Construcción mexicana avanza hacia un nuevo ciclo de crecimiento
El sector de la construcción en México muestra señales de recuperación para 2026, de acuerdo con estimaciones coincidentes entre la Cámara Mexicana de la Industria de la Construcción (CMIC) y BBVA Research. Ambas instancias prevén un repunte moderado impulsado por mayor inversión en infraestructura y una creciente participación del sector privado.
Según la CMIC, el denominado Plan México representa un punto de inflexión para la industria, al incorporar a la iniciativa privada en proyectos estratégicos como trenes de pasajeros, vivienda y conservación carretera. Este enfoque marca un cambio en la política pública hacia esquemas más colaborativos.
Tras un 2025 marcado por la contracción, se estima que la construcción podría crecer hasta 2.1% en 2026, reflejando una mejora gradual en la actividad.

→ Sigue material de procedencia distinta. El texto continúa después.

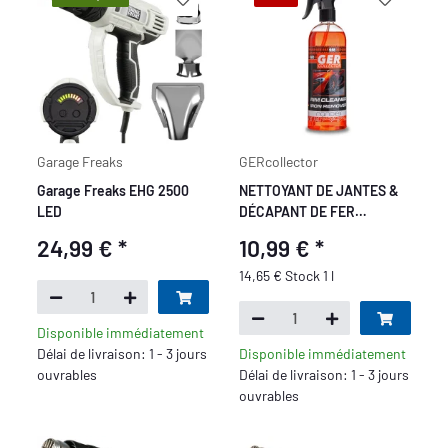
Garage Freaks
GERcollector
Garage Freaks EHG 2500
NETTOYANT DE JANTES &
LED
DÉCAPANT DE FER
GERcollector
24,99 €
*
10,99 €
*
14,65 € Stock 1 l
Disponible immédiatement
Délai de livraison: 1 - 3 jours
Disponible immédiatement
ouvrables
Délai de livraison: 1 - 3 jours
ouvrables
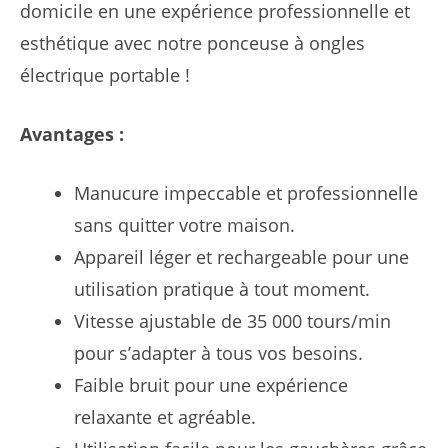
domicile en une expérience professionnelle et
était :
est :
esthétique avec notre ponceuse à ongles
80,00 €.
75,99 €.
électrique portable !
Avantages :
Manucure impeccable et professionnelle
sans quitter votre maison.
Appareil léger et rechargeable pour une
utilisation pratique à tout moment.
Vitesse ajustable de 35 000 tours/min
pour s’adapter à tous vos besoins.
Faible bruit pour une expérience
relaxante et agréable.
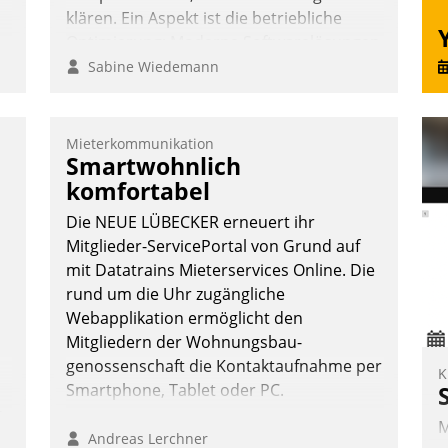
klären. Ein Aspekt ist die betriebliche
Optimierung: Moderne Softwarelösungen
ermöglichen große Einsparungen durch
Sabine Wiedemann
optimierte und automatisierte Prozesse.
Doch man darf nicht zu viel erwarten:
Allein mit der Einführung einer neuen
Mieterkommunikation
Smartwohnlich
Software ist es nicht getan. Die
Digitalisierung erfordert von
komfortabel
Unternehmen die Bereitschaft, sich zu
Die NEUE LÜBECKER erneuert ihr
überprüfen, zu hinterfragen und zu
Mitglieder-ServicePortal von Grund auf
verändern.
mit Datatrains Mieterservices Online. Die
rund um die Uhr zugängliche
Webapplikation ermöglicht den
Mitgliedern der Wohnungs­bau­
genossenschaft die Kontaktaufnahme per
K
Smartphone, Tablet oder PC.
n,
M
Andreas Lerchner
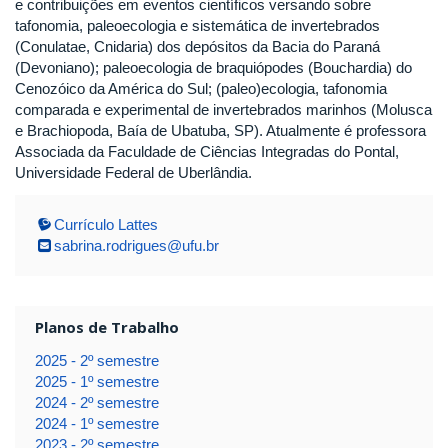
e contribuições em eventos científicos versando sobre
tafonomia, paleoecologia e sistemática de invertebrados
(Conulatae, Cnidaria) dos depósitos da Bacia do Paraná
(Devoniano); paleoecologia de braquiópodes (Bouchardia) do
Cenozóico da América do Sul; (paleo)ecologia, tafonomia
comparada e experimental de invertebrados marinhos (Molusca
e Brachiopoda, Baía de Ubatuba, SP). Atualmente é professora
Associada da Faculdade de Ciências Integradas do Pontal,
Universidade Federal de Uberlândia.
Currículo Lattes
sabrina.rodrigues@ufu.br
Planos de Trabalho
2025 - 2º semestre
2025 - 1º semestre
2024 - 2º semestre
2024 - 1º semestre
2023 - 2º semestre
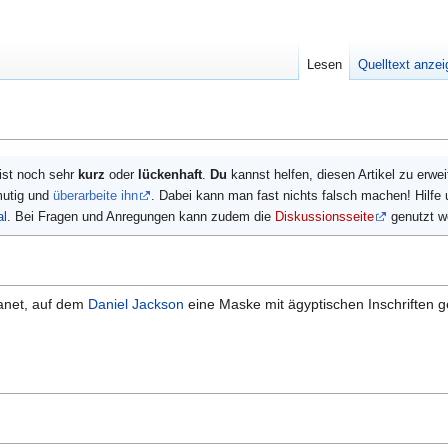
Lesen
Quelltext anze
ist noch sehr
kurz
oder
lückenhaft
.
Du
kannst helfen, diesen Artikel zu erwe
mutig und
überarbeite ihn
. Dabei kann man fast nichts falsch machen! Hilfe
al
. Bei Fragen und Anregungen kann zudem die
Diskussionsseite
genutzt w
anet, auf dem
Daniel Jackson
eine Maske mit ägyptischen Inschriften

El dinamismo del sector privado también será clave en este proceso. La CMIC destaca que cerca del 60% de las obras ferroviarias están siendo licitadas y ejecutadas por empresas privadas, lo que fortalece la inversión mixta y la demanda de vivienda.
No obstante, tanto el sector empresarial como el análisis financiero coinciden en que la recuperación será progresiva y con retos, como la falta de liquidez en algunas áreas. Aun así, el consenso apunta a que 2026 marcará el inicio de un nuevo ciclo de crecimiento para la construcción en México.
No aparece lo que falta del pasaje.